I believe Karen’s report that the pain increased when she picked up the potato – she pointed to the outside of her arm when she said it and I get increased pain from even lightweight lifting there too, although it’s a small and fleeting increase. If I thought her response was excessive at all, it was because the rules of the game say it’s unwise to remark on an increase in pain for such a minor action, assuming her increase in pain was relatively small. Doing so runs the risk that the assessor (whether a pure medical assessment or DWP one) will say you’re exaggerating and/or affected by psychosocial issues. Exaggeration is what viewers tweeting negatively apparently thought. Karen didn’t say it hurt a lot, just that it hurt, but that was enough to generate a lot of negative tweets.

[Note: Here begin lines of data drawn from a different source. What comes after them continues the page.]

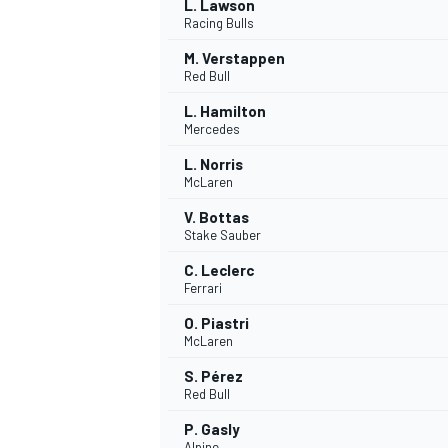
L. Lawson
Racing Bulls
M. Verstappen
Red Bull
L. Hamilton
Mercedes
L. Norris
McLaren
V. Bottas
Stake Sauber
C. Leclerc
Ferrari
O. Piastri
McLaren
S. Pérez
Red Bull
P. Gasly
Alpine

I don’t know what happened to Karen before she was diagnosed with the conditions she has. Maybe it was a smooth ride from initial appointment to diagnosis. Maybe it was a pitched battle. I suspect that at some point it was a pitched battle because I’ve seen the frustration she exhibited over not being believed before. People suffering from chronic pain have to walk a path through the healthcare system but it sometimes seems like an invisible path. Say too little and you don’t really need help. Say too much and a diagnosis of depression is as likely as tests to find a physical cause for the pain. I’ve never had that happen to me but I spent over three years under one particular GP who seemed to think that I was too fragile a flower for the legal profession, that the pain was all in my head and induced by stress, while throughout that time a disc causing debilitating pain was growing ever more (as the surgeon later put it) rotten and my muscles were being put under strain, forced to compensate, in ways I haven’t recovered from yet and may not ever. I can see judgements being made by doctors on an person who comes off as abrasively as Karen and I can see her becoming more and more abrasive as a result.

If she’s defensive, even allowing for the possibility she might always have been unlikeable, it may be because she’s been made to feel like a liar so many times that she can’t help it. I don’t have to like her to understand it because I’ve been through the “I can’t fucking win” feeling. In one mind boggling case, an insurer’s assessment concluded that the surgeon who diagnosed a degenerative disc was just a trigger happy scalpel jockey who enjoyed cutting people up way too much for his diagnosis to be trusted. I paraphrase, but only barely. The surgeon was absolutely livid.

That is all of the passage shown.